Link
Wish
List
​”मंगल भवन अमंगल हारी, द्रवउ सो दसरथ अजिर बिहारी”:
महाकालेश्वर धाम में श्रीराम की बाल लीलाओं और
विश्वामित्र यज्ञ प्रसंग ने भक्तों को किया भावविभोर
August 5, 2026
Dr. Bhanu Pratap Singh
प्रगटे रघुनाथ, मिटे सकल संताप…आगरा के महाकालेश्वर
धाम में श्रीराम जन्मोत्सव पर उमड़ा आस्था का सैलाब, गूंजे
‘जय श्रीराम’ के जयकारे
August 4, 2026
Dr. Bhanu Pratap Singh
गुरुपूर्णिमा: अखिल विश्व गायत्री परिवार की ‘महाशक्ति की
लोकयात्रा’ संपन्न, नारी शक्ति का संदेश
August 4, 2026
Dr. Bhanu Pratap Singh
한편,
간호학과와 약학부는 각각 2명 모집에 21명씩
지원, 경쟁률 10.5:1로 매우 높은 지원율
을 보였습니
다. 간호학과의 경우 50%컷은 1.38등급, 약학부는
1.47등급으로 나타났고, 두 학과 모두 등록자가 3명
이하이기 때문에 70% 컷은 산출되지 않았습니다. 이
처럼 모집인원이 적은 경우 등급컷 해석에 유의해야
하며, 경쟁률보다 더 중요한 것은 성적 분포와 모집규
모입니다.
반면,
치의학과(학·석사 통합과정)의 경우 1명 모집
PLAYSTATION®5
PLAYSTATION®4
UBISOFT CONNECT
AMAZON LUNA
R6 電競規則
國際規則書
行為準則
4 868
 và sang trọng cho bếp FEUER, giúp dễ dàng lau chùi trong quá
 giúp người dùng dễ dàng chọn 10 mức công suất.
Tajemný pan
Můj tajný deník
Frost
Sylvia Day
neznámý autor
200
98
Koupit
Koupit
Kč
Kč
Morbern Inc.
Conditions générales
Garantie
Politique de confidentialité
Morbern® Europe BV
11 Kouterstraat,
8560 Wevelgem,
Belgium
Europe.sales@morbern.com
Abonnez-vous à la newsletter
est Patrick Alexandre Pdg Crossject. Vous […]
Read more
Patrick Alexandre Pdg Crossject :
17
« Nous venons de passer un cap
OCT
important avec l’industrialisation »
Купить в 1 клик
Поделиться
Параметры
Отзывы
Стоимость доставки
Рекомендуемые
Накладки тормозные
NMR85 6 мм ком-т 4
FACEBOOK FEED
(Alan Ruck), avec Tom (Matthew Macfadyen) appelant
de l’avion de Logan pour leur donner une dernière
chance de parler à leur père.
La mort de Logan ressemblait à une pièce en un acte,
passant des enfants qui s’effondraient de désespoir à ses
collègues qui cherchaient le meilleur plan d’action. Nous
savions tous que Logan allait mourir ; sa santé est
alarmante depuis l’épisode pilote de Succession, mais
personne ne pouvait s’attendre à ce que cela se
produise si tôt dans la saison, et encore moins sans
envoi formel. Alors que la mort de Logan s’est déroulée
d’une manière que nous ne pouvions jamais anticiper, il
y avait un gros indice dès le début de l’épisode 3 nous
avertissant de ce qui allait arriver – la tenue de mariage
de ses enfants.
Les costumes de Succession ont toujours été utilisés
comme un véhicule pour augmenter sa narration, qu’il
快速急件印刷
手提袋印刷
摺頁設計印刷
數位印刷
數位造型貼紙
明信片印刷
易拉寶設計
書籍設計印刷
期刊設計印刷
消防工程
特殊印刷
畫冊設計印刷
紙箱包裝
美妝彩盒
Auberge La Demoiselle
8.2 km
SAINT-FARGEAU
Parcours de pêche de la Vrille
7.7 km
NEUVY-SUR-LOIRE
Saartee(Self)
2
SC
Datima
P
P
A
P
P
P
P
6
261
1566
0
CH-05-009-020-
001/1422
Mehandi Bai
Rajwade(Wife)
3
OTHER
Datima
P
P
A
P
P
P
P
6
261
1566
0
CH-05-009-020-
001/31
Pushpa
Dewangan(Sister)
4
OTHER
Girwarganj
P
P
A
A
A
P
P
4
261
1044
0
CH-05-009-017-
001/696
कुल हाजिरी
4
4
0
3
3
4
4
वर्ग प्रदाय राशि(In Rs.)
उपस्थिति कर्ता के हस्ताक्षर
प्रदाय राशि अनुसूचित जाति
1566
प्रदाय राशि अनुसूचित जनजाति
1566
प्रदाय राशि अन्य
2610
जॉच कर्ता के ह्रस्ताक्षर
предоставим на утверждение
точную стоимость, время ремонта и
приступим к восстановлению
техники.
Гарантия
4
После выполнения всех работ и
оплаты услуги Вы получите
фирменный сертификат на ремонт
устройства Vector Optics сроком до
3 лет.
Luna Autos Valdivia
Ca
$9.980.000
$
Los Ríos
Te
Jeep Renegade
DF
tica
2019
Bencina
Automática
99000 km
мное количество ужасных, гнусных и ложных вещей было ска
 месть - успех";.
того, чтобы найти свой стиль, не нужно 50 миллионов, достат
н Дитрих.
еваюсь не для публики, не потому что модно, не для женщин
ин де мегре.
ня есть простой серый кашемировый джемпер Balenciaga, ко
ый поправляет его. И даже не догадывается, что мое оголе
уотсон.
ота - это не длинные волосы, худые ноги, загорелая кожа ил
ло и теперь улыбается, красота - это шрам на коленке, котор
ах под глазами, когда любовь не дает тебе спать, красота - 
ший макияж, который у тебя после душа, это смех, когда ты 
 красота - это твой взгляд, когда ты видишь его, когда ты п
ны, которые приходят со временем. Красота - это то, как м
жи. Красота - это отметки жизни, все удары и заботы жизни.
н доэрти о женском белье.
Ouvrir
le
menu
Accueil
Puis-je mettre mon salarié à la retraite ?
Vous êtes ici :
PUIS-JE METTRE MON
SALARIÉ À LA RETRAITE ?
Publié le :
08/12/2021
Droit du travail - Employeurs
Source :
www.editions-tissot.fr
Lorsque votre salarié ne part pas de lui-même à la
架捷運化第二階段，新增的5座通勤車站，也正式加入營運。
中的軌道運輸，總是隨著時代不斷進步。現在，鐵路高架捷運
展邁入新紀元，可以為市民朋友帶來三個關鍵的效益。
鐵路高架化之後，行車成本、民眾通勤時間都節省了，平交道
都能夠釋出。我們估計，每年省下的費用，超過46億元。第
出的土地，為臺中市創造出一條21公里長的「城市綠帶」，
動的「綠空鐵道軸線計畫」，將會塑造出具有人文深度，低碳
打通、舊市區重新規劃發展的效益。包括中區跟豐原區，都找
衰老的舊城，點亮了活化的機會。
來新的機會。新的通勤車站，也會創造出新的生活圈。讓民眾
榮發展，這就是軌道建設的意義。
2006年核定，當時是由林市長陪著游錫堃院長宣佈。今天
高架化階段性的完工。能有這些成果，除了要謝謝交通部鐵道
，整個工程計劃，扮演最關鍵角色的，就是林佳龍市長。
====
- ACTION ITEM -
Extract the data exactly as given.

- RESPONSE -
Link
Wish
List
​”मंगल भवन अमंगल हारी, द्रवउ सो दसरथ अजिर बिहारी”:
महाकालेश्वर धाम में श्रीराम की बाल लीलाओं और
विश्वामित्र यज्ञ प्रसंग ने भक्तों को किया भावविभोर
August 5, 2026
Dr. Bhanu Pratap Singh
प्रगटे रघुनाथ, मिटे सकल संताप…आगरा के महाकालेश्वर
धाम में श्रीराम जन्मोत्सव पर उमड़ा आस्था का सैलाब, गूंजे
‘जय श्रीराम’ के जयकारे
August 4, 2026
Dr. Bhanu Pratap Singh
गुरुपूर्णिमा: अखिल विश्व गायत्री परिवार की ‘महाशक्ति की
लोकयात्रा’ संपन्न, नारी शक्ति का संदेश
August 4, 2026
Dr. Bhanu Pratap Singh
한편,
간호학과와 약학부는 각각 2명 모집에 21명씩
지원, 경쟁률 10.5:1로 매우 높은 지원율
을 보였습니
다. 간호학과의 경우 50%컷은 1.38등급, 약학부는
1.47등급으로 나타났고, 두 학과 모두 등록자가 3명
이하이기 때문에 70% 컷은 산출되지 않았습니다. 이
처럼 모집인원이 적은 경우 등급컷 해석에 유의해야
하며, 경쟁률보다 더 중요한 것은 성적 분포와 모집규
모입니다.
반면,
치의학과(학·석사 통합과정)의 경우 1명 모집
PLAYSTATION®5
PLAYSTATION®4
UBISOFT CONNECT
AMAZON LUNA
R6 電競規則
國際規則書
行為準則
4 868
 và sang trọng cho bếp FEUER, giúp dễ dàng lau chùi trong quá
 giúp người dùng dễ dàng chọn 10 mức công suất.
Tajemný pan
Můj tajný deník
Frost
Sylvia Day
neznámý autor
200
98
Koupit
Koupit
Kč
Kč
Morbern Inc.
Conditions générales
Garantie
Politique de confidentialité
Morbern® Europe BV
11 Kouterstraat,
8560 Wevelgem,
Belgium
Europe.sales@morbern.com
Abonnez-vous à la newsletter
est Patrick Alexandre Pdg Crossject. Vous […]
Read more
Patrick Alexandre Pdg Crossject :
17
« Nous venons de passer un cap
OCT
important avec l’industrialisation »
Купить в 1 клик
Поделиться
Параметры
Отзывы
Стоимость доставки
Рекомендуемые
Накладки тормозные
NMR85 6 мм ком-т 4
FACEBOOK FEED
(Alan Ruck), avec Tom (Matthew Macfadyen) appelant
de l’avion de Logan pour leur donner une dernière
chance de parler à leur père.
La mort de Logan ressemblait à une pièce en un acte,
passant des enfants qui s’effondraient de désespoir à ses
collègues qui cherchaient le meilleur plan d’action. Nous
savions tous que Logan allait mourir ; sa santé est
alarmante depuis l’épisode pilote de Succession, mais
personne ne pouvait s’attendre à ce que cela se
produise si tôt dans la saison, et encore moins sans
envoi formel. Alors que la mort de Logan s’est déroulée
d’une manière que nous ne pouvions jamais anticiper, il
y avait un gros indice dès le début de l’épisode 3 nous
avertissant de ce qui allait arriver – la tenue de mariage
de ses enfants.
Les costumes de Succession ont toujours été utilisés
comme un véhicule pour augmenter sa narration, qu’il
快速急件印刷
手提袋印刷
摺頁設計印刷
數位印刷
數位造型貼紙
明信片印刷
易拉寶設計
書籍設計印刷
期刊設計印刷
消防工程
特殊印刷
畫冊設計印刷
紙箱包裝
美妝彩盒
Auberge La Demoiselle
8.2 km
SAINT-FARGEAU
Parcours de pêche de la Vrille
7.7 km
NEUVY-SUR-LOIRE
Saartee(Self)
2
SC
Datima
P
P
A
P
P
P
P
6
261
1566
0
CH-05-009-020-
001/1422
Mehandi Bai
Rajwade(Wife)
3
OTHER
Datima
P
P
A
P
P
P
P
6
261
1566
0
CH-05-009-020-
001/31
Pushpa
Dewangan(Sister)
4
OTHER
Girwarganj
P
P
A
A
A
P
P
4
261
1044
0
CH-05-009-017-
001/696
कुल हाजिरी
4
4
0
3
3
4
4
वर्ग प्रदाय राशि(In Rs.)
उपस्थिति कर्ता के हस्ताक्षर
प्रदाय राशि अनुसूचित जाति
1566
प्रदाय राशि अनुसूचित जनजाति
1566
प्रदाय राशि अन्य
2610
जॉच कर्ता के ह्रस्ताक्षर
предоставим на утверждение
точную стоимость, время ремонта и
приступим к восстановлению
техники.
Гарантия
4
После выполнения всех работ и
оплаты услуги Вы получите
фирменный сертификат на ремонт
устройства Vector Optics сроком до
3 лет.
Luna Autos Valdivia
Ca
$9.980.000
$
Los Ríos
Te
Jeep Renegade
DF
tica
2019
Bencina
Automática
99000 km
мное количество ужасных, гнусных и ложных вещей было ска
 месть - успех";.
того, чтобы найти свой стиль, не нужно 50 миллионов, достат
н Дитрих.
еваюсь не для публики, не потому что модно, не для женщин
ин де мегре.
ня есть простой серый кашемировый джемпер Balenciaga, ко
ый поправляет его. И даже не догадывается, что мое оголе
уотсон.
ота - это не длинные волосы, худые ноги, загорелая кожа ил
ло и теперь улыбается, красота - это шрам на коленке, котор
ах под глазами, когда любовь не дает тебе спать, красота - 
ший макияж, который у тебя после душа, это смех, когда ты 
 красота - это твой взгляд, когда ты видишь его, когда ты п
ны, которые приходят со временем. Красота - это то, как м
жи. Красота - это отметки жизни, все удары и заботы жизни.
н доэрти о женском белье.
Ouvrir
le
menu
Accueil
Puis-je mettre mon salarié à la retraite ?
Vous êtes ici :
PUIS-JE METTRE MON
SALARIÉ À LA RETRAITE ?
Publié le :
08/12/2021
Droit du travail - Employeurs
Source :
www.editions-tissot.fr
Lorsque votre salarié ne part pas de lui-même à la
架捷運化第二階段，新增的5座通勤車站，也正式加入營運。
中的軌道運輸，總是隨著時代不斷進步。現在，鐵路高架捷運
展邁入新紀元，可以為市民朋友帶來三個關鍵的效益。
鐵路高架化之後，行車成本、民眾通勤時間都節省了，平交道
都能夠釋出。我們估計，每年省下的費用，超過46億元。第
出的土地，為臺中市創造出一條21公里長的「城市綠帶」，
動的「綠空鐵道軸線計畫」，將會塑造出具有人文深度，低碳
打通、舊市區重新規劃發展的效益。包括中區跟豐原區，都找
衰老的舊城，點亮了活化的機會。
來新的機會。新的通勤車站，也會創造出新的生活圈。讓民眾
榮發展，這就是軌道建設的意義。
2006年核定，當時是由林市長陪著游錫堃院長宣佈。今天
高架化階段性的完工。能有這些成果，除了要謝謝交通部鐵道
，整個工程計劃，扮演最關鍵角色的，就是林佳龍市長。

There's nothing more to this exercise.